── Entries supplied ──
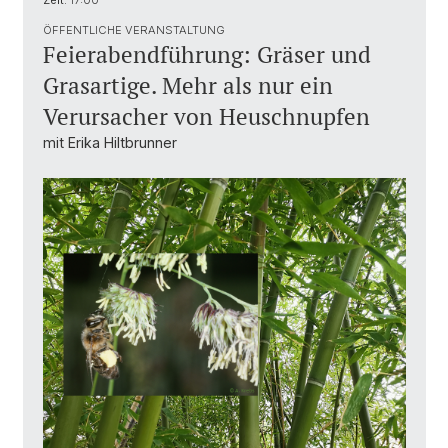
Zeit:
17:00
ÖFFENTLICHE VERANSTALTUNG
Feierabendführung: Gräser und
Grasartige. Mehr als nur ein
Verursacher von Heuschnupfen
mit Erika Hiltbrunner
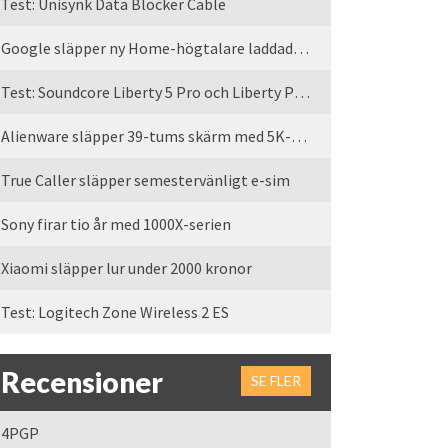
Test: Unisynk Data Blocker Cable
Google släpper ny Home-högtalare laddad med Gemini
Test: Soundcore Liberty 5 Pro och Liberty Pro Max
Alienware släpper 39-tums skärm med 5K-upplösning
True Caller släpper semestervänligt e-sim
Sony firar tio år med 1000X-serien
Xiaomi släpper lur under 2000 kronor
Test: Logitech Zone Wireless 2 ES
Recensioner
SE FLER
4PGP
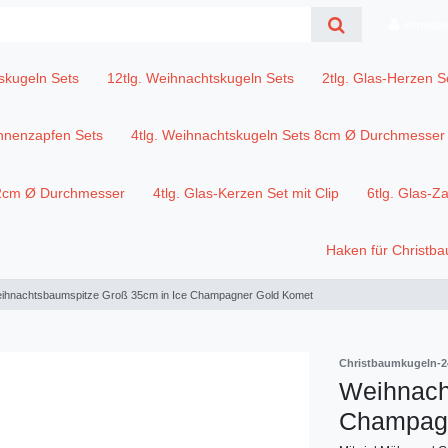
Anmelde
skugeln Sets
12tlg. Weihnachtskugeln Sets
2tlg. Glas-Herzen S
annenzapfen Sets
4tlg. Weihnachtskugeln Sets 8cm Ø Durchmesser
12cm Ø Durchmesser
4tlg. Glas-Kerzen Set mit Clip
6tlg. Glas-Z
Haken für Christb
ihnachtsbaumspitze Groß 35cm in Ice Champagner Gold Komet
Christbaumkugeln-2
Weihnach
Champagn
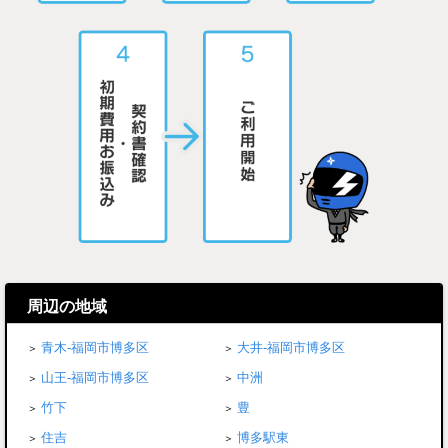
周辺の地域
青木-福岡市博多区
大井-福岡市博多区
山王-福岡市博多区
中洲
竹下
豊
住吉
博多駅東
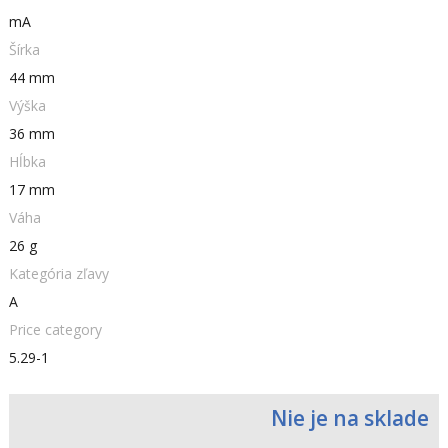
mA
Šírka
44 mm
Výška
36 mm
Hĺbka
17 mm
Váha
26 g
Kategória zľavy
A
Price category
5.29-1
Nie je na sklade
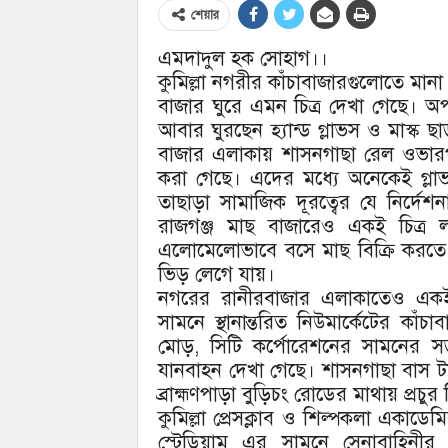
শেয়ার
এমদাদুল হক সোহাগ।।
কুমিল্লা নগরীর কাঁচাবাজারগুলোতে মান
বাজার ঘুরে এমন চিত্র দেখা গেছে। 
আবার ঘুরছেন হ্যান্ড গ্লাভস ও মাস্ক ছা
বাজার এলাকায় শাসনগাছা রেল ওভারপাস
করা গেছে। এদের মধ্যে অনেকেই গ্লা
তাছাড়া সামাজিক দূরত্বের যে নির্দে
রাজগঞ্জ মাছ বাজারেও একই চিত্র ল
এলোমেলোভাবে বসে মাছ বিক্রি করতে দ
ভিড় লেগে যায়।
নগরের রানীরবাজার এলাকাতেও একই অ
সামনে স্থানান্তরিত নিউমার্কেটের কা
মোড়, সিটি কর্পোরেশনের সামনের সড়
যানবাহন দেখা গেছে। শাসনগাছা বাস টার্
ব্রাহ্মণপাড়া বুড়িচং রোডের মাথায় প
কুমিল্লা প্রেসক্লাব ও শিল্পকলা একাডেম
স্টেডিয়াম এর সামনে সেনাবাহিনী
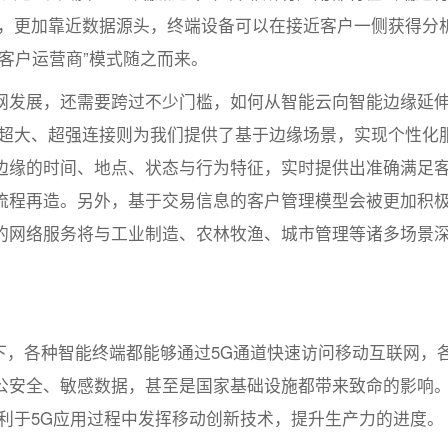
缘，更加靠近数据源头，终端设备可以在接近客户一侧获得分
客户运营商”模式随之而来。
网发展，还需要跨过不少门槛，如何从智能云向智能边缘延
络超大、超强连接则为我们提供了基于边缘场景，实现个性化
边缘的时间、地点、状态与行为特征，实时提供出准确满足
流程再造。另外，基于交易信息的客户管理模型会被更加积
的网络服务将与工业制造、农林牧渔、城市管理等诸多场景
。
下，各种智能终端都能够通过5G通道快速访问移动互联网，
公安全、敏感数据，甚至是国家基础设施都带来致命的影响
利于5G应用过程中发挥移动创新技术，提升生产力的进度。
───
Reproduce exactly the stretch of lines that starts at the one containing "缘，更加靠近数据源头，终端设备可以在接近客户一侧获得分" and ends with the final line of the data, including both ends and nothing more.

**Written response:**
缘，更加靠近数据源头，终端设备可以在接近客户一侧获得分
客户运营商”模式随之而来。
网发展，还需要跨过不少门槛，如何从智能云向智能边缘延
络超大、超强连接则为我们提供了基于边缘场景，实现个性化
边缘的时间、地点、状态与行为特征，实时提供出准确满足
流程再造。另外，基于交易信息的客户管理模型会被更加积
的网络服务将与工业制造、农林牧渔、城市管理等诸多场景
。
下，各种智能终端都能够通过5G通道快速访问移动互联网，
公安全、敏感数据，甚至是国家基础设施都带来致命的影响
利于5G应用过程中发挥移动创新技术，提升生产力的进度。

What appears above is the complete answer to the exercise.